HELLO PEEPS.
My name is Jesse Pardee, and I am a 21 year-old survivor of Ewing’s Sarcoma (a rare bone cancer). I am four years in remission, it’s been 3 years since I finished chemotherapy, and it’s been two years that I’ve had the privilege of knowing Mike Mort.
I met him at the 2010 Make-A-Wish ball for the CNY chapter, where they did a special feature about my wish, and where I sang. I remember feeling very apprehensive at the Make-A-Wish ball—I had had this hard-headed, stubborn attitude throughout the course of my treatment that made me so paranoid that people were somehow feeling sorry for me all the time. Don’t get me wrong—there were so many people who did. There are always people who think that they’re being supportive and helpful toward you in a time of need, and what they’re really doing is being condescending. But I had this strange delusion that everyone felt bad for me, so I put up a sort of front throughout the course of my treatment that lasted for a while after I finished with it. And the Make-A-Wish ball was still very much in the thick of my “stubborn-don’t-feel-sorry-for-me” phase. I didn’t want any special introductions, I didn’t want to watch the presentation about my wish (I stood behind the projector plugging my ears) and I didn’t want to be grouped in with the other wish kids at the ball. I was a total jerk.
And then everyone at the event was introduced to Mike and Andy Mort—and I was simply amazed by them both. The sense of confidence that surrounded them commanded that no one feel sorry for them, and that everyone regard and treat them with the same attitude and equality with which you show others. They are two guys who are not defined by their health problems. And I realized that perhaps one of the biggest reasons why it is impossible to feel sorry for Mike and Andy is because Mike and Andy don’t feel sorry for themselves.
And I did. I felt so sorry for myself, and that aura of self-sympathy just radiated from me, and made it okay for everyone else to feel sorry for me. Seeing Mike and Andy at the Make-A-Wish ball was a changing moment in my life. I realized that it was time for me to adapt to the new life that cancer had presented me with, and live to the fullest not in spite of my limitations, but despite of my limitations.
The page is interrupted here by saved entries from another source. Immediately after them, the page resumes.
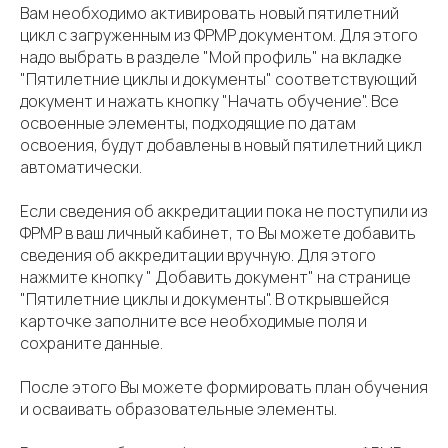
Вам необходимо активировать новый пятилетний
цикл с загруженным из ФРМР документом. Для этого
надо выбрать в разделе "Мой профиль" на вкладке
"Пятилетние циклы и документы" соответствующий
документ и нажать кнопку "Начать обучение". Все
освоенные элементы, подходящие по датам
освоения, будут добавлены в новый пятилетний цикл
автоматически.
Если сведения об аккредитации пока не поступили из
ФРМР в ваш личный кабинет, то Вы можете добавить
сведения об аккредитации вручную. Для этого
нажмите кнопку " Добавить документ" на странице
"Пятилетние циклы и документы". В открывшейся
карточке заполните все необходимые поля и
сохраните данные.
После этого Вы можете формировать план обучения
и осваивать образовательные элементы.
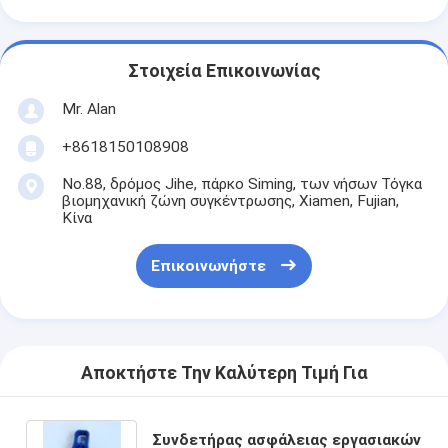
Στοιχεία Επικοινωνίας
Mr. Alan
+8618150108908
No.88, δρόμος Jihe, πάρκο Siming, των νήσων Τόγκα
βιομηχανική ζώνη συγκέντρωσης, Xiamen, Fujian,
Κίνα
Επικοινωνήστε
Αποκτήστε Την Καλύτερη Τιμή Για
Συνδετήρας ασφάλειας εργασιακών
Mike and I chatted and hit it off right away. We started meeting up and hanging out when I was in town, and found that we could literally talk for hours about life and about the similar “themes” that seem to re-occur in both of our lives. It’s hard to believe that two people with such vastly different health problems could find so much common ground--but there it is. We did. And we always do. It just goes to show you that you can find comfort in the most unexpected places and people.
It seems to me that Mike and I have learned a lot from each other. In my blog, I talk a lot about how I was a loud, pushy, border-line obnoxious patient throughout the course of my treatment. I’m not very proud of the way I treated people while I battled my illness, and I learned from Mike to take it all in stride. To brush aside the ignorance of people who don’t know what it’s like to battle a serious illness, and thrive on the unique qualities that my hardships have given me. In return, I gave Mike the push to get his thoughts out onto a blog. Something we both find cathartic.
The one thing that Mike always seem to come back to in our discussions is the ability to “adapt”. We both have people that tell us how inspiring we are—people who think that we’re some sort of pillars of wisdom. But what Mike and I both want people to know is that we are just two regular people. We’re two regular people who were dealt some difficult hands in life, and it was our challenge to adapt to those difficult hands. We did what we had to do. When things happen to you—scary, life-changing things—you really only have one choice: Deal with it. Deal. We all just have to deal with our lives. It’s a realization I’ve had that would never have been made so crystal clear to me if I hadn’t met Mike. To me, he’s an inspiration because he knows that all you can do in life is deal.